An example of GNSS-R altimetry results using the complex waveform product is shown in Figure 8. The complex waveform is generated from the raw IF data collected by TDS-1 on 27 February 2016, when the sea surface is still frozen along the specular point track of GPS PRN 24. Strong coherent reflection has been detected along the first half of the track (red segment in Figure 8 Left). The delay of the reflected signal can be derived from both the group delay and the carrier phase observations, from which the corresponding surface height measurements can be obtained. As shown in Figure 8 (Right), the sea surface height measurements from both group delay and carrier phase follow the evolution of the DTU18 mean sea surface (MSS) model. In addition, the group delay altimetry results show much larger error comparing to the carrier phase ones (0.88 m vs. 0.04 m), which is mainly due to the longer wavelength of the GPS L1 C/A ranging code (∼300 m). It is important to note that due to the receiver orbit error, the carrier phase integer ambiguity in (14) and the residuals of the ionosphere and troposphere corrections, a linear trend has to been removed from the bistatic delay measurements, so that the retrieved sea surface height can better fit the MSS model. In fact, such correction is required for the most of the tracks in the complex waveform products, which should be considered by the users in altimetry exercises. In addition, to demonstrate the surface altimetry application using both the group delay and carrier phase measurements, it is suggested to use the complex waveform tracks over the polar regions from the TDS-1 mission or these over the high altitude lakes, e.g., Lake Qinghai, from the CYGNSS mission.

6. Conclusions

This paper presents the processing, data products and applications of a type of low level GNSS-R data set, i.e., the raw IF data, collected by different spaceborne GNSS-R missions. The unprocessed nature of these raw IF data provides an unique opportunity to explore the potential of GNSS-R technique for advanced GNSS-R applications and future spaceborne missions. Limited by the amount of available raw IF data collection, it is not possible to demonstrate any operational applications with these raw IF data sets. However, the post-processing of the raw IF data can make complements to the available higher level GNSS-R data (e.g., Level 1 power DDM data).
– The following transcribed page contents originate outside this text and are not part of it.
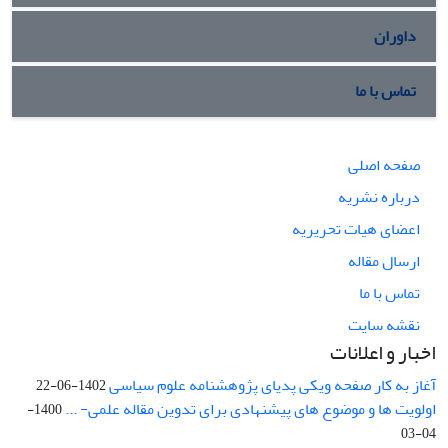
داوران
تماس با ما
صفحه اصلی
درباره نشریه
اعضای هیات تحریریه
ارسال مقاله
تماس با ما
نقشه سایت
اخبار و اعلانات
آغاز به کار صفحه ویکی پدیای پژوهشنامه علوم سیاسی
1402-06-22
اولویت ها و موضوع های پیشنهادی برای تدوین مقاله علمی- ...
1400-
04-03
To facilitate such explorations, a dedicated GNSS-R software receiver was developed by the Institute of Space Sciences (IEEC, CSIC), and corresponding data products have been generated from the raw IF datasets collected by different missions.
The main data product of the raw IF data processing, i.e., the complex waveform data, is publicly available for the TDS-1 and CYGNSS missions through ICE-CSIC/IEEC’s public open-data server. The format and variables of the data products are introduced in detail. To facilitate the users accessing and processing of the data products, a software tool is also provided and introduced.
With the available complex waveform products and the corresponding processing tools, different aspects of the GNSS-R concept can be investigated. One of the main features of the products is that it provides GNSS-R waveforms from multi-GNSS and at multi-frequency, which can help the community to optimize the processing algorithms and analyse the link budgets of the other GNSS signals than only GPS L1 C/A signal. In addition, the complex data products provide both the amplitude and the phase information of the reflected signal at high sampling resolution (i.e., 1000 Hz), which can provide extra information to characterize the surface coherence properties or even to make high precision surface height measurements. A few examples of possible applications, such as inland water detection and surface altimetry, have been demonstrated in this paper. By making these complex waveform data products publicly available, new geophysical applications of the GNSS-R technique can be further explored by the community. Such explorations are of relevance at the moments, as the next ESA GNSS-R mission, HydroGNSS, will include for the first time ever, operational and continuous generation of these complex observations.
The data products will keep updating with the availability of new spaceborne GNSS-R raw IF data sets. For example, the ESA Scout-2 HydroGNSS mission (expected to be launched in H2 2024) is capable of collecting raw IF data at different frequencies and polarizations. Being selected as the official Level 0 raw IF data processor, ICE-CSIC/IEEC’s software receiver will provide the complex waveform products with more advanced features. Moreover, new data products will be also developed by reprocessing the raw IF data with different algorithms or strategies, e.g., the complex or power DDM product with higher delay/Doppler resolution, the GNSS-R observation with stare or focused processing strategies [34], which will be also provided in the same data server.

Author Contributions

Conceptualization, W.L.; methodology, W.L.; software, W.L., A.R., S.R. and E.C.; validation, W.L. and E.C.; data curation, S.R. and S.O.; writing—original draft preparation, W.L.; writing—review and editing, E.C., S.R. and A.R.; visualization, W.L. and A.R.; project administration, E.C. and S.R.; funding acquisition, E.C. and W.L. All authors have read and agreed to the published version of the manuscript.

Funding

This work of Weiqiang Li was supported by the Spanish Ministry of Science, Innovation and Universities through the Ramón y Cajal Program (No. RYC2019-027000-I). This research was partially funded by Spanish National Research Council (20215AT007) and the Spanish Ministry of Science, Innovation and Universities grant number RTI2018-099008-B-C22/AEI/10.13039/501100011033/FEDER, EU. This work was also supported by the Spanish program “Unidad de Excelencia María de Maeztu” (CEX2020-001058-M). The processing of the CYGNSS raw IF data was performed in the frame of the NASA CYGNSS Extended Science Team. The processing of the TDS-1 raw IF data was funded through the ESA Scout-2 HydroGNSS consolidation study (4000129140/19/NL/CT, Subcontract to IEEC MS000397). The processing of the BF-1 raw IF data was supported through the ESA-MOST China Dragon 5 Program (ID. 58070) project.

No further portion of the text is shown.